I LOVE YOU EVEN...
I love you even though your body is different. I love you even if you’re mad, sad, or tired. I love you even though you will need time to physically and mentally heal. I love you even though I don’t understand everything that’s going on inside of you. I love you even though I don’t always find the right words to comfort you. I love you even though I find it hard sometimes to see you be uncomfortable with your new body. I love you even when you are disheartened and vulnerable. I love you even when you’re irritable and have mood swings. I love you even when you want to be like everyone else. I love you even when you doubt I can love you the way you are. I love you even though I find it hard to support you sometimes. I love you for who you are and I’m grateful because this ordeal—that you can’t accept easily—will allow us to continue on together for as long as we want. If you could see everything beautiful I see in you, you too would be able to say, “I love myself, even though I have an ostomy.”
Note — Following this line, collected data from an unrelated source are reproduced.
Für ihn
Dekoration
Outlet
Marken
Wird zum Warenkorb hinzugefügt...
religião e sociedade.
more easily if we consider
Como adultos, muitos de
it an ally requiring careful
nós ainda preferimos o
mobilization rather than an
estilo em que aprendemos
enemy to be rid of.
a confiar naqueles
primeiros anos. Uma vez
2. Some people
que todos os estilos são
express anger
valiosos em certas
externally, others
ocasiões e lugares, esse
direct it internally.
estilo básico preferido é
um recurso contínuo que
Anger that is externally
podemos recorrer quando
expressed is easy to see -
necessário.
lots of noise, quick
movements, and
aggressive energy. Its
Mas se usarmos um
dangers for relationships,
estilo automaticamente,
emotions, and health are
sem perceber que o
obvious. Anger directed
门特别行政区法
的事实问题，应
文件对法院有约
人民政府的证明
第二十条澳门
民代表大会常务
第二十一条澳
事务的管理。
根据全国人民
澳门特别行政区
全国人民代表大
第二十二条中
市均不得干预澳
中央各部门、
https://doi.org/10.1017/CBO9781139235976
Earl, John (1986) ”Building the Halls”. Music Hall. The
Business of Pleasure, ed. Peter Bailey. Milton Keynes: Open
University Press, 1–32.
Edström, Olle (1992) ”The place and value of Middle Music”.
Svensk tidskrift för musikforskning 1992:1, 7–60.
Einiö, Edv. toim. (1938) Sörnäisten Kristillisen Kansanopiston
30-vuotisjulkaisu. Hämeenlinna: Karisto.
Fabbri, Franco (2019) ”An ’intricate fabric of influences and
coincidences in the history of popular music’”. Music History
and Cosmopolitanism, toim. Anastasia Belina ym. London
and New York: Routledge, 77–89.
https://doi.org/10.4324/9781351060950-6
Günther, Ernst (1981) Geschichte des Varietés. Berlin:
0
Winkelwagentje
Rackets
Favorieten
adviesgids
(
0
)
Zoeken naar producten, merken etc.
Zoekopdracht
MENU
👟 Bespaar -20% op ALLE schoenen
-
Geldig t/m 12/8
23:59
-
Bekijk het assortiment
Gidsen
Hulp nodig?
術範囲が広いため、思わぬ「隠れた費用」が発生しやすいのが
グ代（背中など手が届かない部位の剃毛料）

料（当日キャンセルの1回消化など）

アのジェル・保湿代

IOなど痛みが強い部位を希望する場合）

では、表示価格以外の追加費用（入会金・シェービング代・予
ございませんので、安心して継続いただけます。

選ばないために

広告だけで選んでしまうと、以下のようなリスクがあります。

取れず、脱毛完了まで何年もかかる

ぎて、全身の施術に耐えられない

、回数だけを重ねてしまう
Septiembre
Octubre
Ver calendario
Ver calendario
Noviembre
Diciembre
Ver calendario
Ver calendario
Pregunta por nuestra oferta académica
Your partner is a great ally in the process of adapting to your new body. They can’t go through the steps for you, but they can help by listening to you, being there for you and by accepting changes. By telling you everything they like about you, your partner shows you that they don’t want anyone else by their side. Note that it’s hard for some partners to accompany you through the process of adapting to your new body. They also need a way to express themselves and get the support they need, as they also have concerns and experience certain emotions. It’s necessary to take breaks to avoid exhaustion, and to be able to continue supporting your partner. Both of you will have to go through this acceptance process.
Just remember that accepting something does not mean giving up. Accepting something means doing something. You adopt a realistic attitude and choose to live a life full of experiences, with your new body. Acceptance may also lie in the choice to continue on together, and to achieve a relationship that is true to yourself and your stoma.